• What is required
Begin at the line that has "ля аналитики и правильной работы сайта.", stop after the line that has "راکت بدمینتون", and print exactly those lines from the records below, without any pictures.

• Entries supplied
^^^^

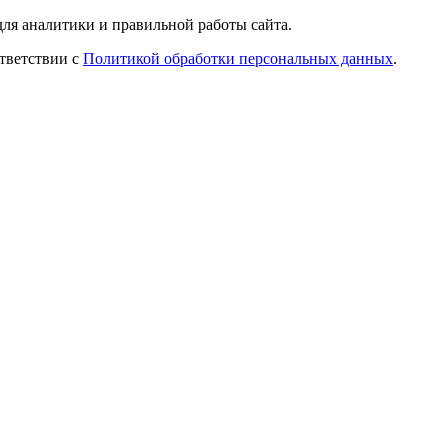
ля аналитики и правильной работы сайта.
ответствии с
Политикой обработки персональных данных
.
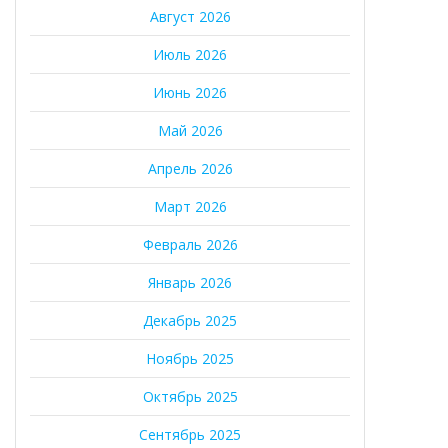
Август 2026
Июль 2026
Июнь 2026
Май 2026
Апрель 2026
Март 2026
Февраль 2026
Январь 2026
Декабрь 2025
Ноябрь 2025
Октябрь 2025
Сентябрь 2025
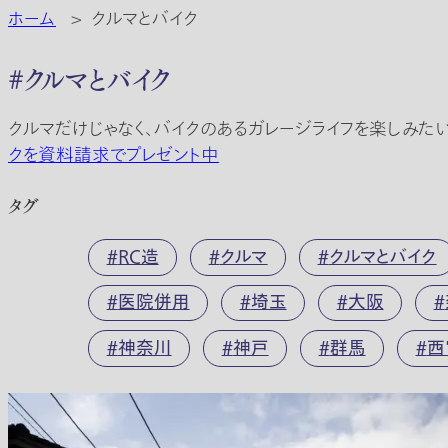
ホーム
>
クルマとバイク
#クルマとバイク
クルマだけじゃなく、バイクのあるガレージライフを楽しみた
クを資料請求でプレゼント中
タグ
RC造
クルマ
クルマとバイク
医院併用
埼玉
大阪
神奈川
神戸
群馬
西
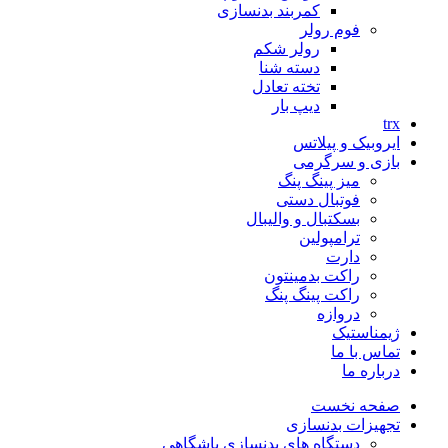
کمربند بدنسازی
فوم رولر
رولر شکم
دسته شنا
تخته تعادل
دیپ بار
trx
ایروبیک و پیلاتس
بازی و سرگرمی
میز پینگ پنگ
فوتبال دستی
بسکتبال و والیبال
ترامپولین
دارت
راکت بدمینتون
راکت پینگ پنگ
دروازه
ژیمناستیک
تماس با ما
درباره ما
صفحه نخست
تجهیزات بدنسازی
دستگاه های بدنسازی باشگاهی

^^^^

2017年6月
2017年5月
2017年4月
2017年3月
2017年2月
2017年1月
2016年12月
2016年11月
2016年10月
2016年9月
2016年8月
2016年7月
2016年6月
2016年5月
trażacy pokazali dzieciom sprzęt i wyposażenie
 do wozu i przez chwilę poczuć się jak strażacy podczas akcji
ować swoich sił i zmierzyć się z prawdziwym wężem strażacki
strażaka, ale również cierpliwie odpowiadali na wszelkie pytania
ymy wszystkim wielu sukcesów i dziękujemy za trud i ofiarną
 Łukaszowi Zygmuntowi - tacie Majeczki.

^^^^

• Exercise answer
ля аналитики и правильной работы сайта.
ответствии с
Политикой обработки персональных данных
.
Август 2026
Июль 2026
Июнь 2026
Май 2026
Апрель 2026
Март 2026
Февраль 2026
Январь 2026
Декабрь 2025
Ноябрь 2025
Октябрь 2025
Сентябрь 2025
ホーム
>
クルマとバイク
#クルマとバイク
クルマだけじゃなく、バイクのあるガレージライフを楽しみた
クを資料請求でプレゼント中
タグ
RC造
クルマ
クルマとバイク
医院併用
埼玉
大阪
神奈川
神戸
群馬
西
کمربند بدنسازی
فوم رولر
رولر شکم
دسته شنا
تخته تعادل
دیپ بار
trx
ایروبیک و پیلاتس
بازی و سرگرمی
میز پینگ پنگ
فوتبال دستی
بسکتبال و والیبال
ترامپولین
دارت
راکت بدمینتون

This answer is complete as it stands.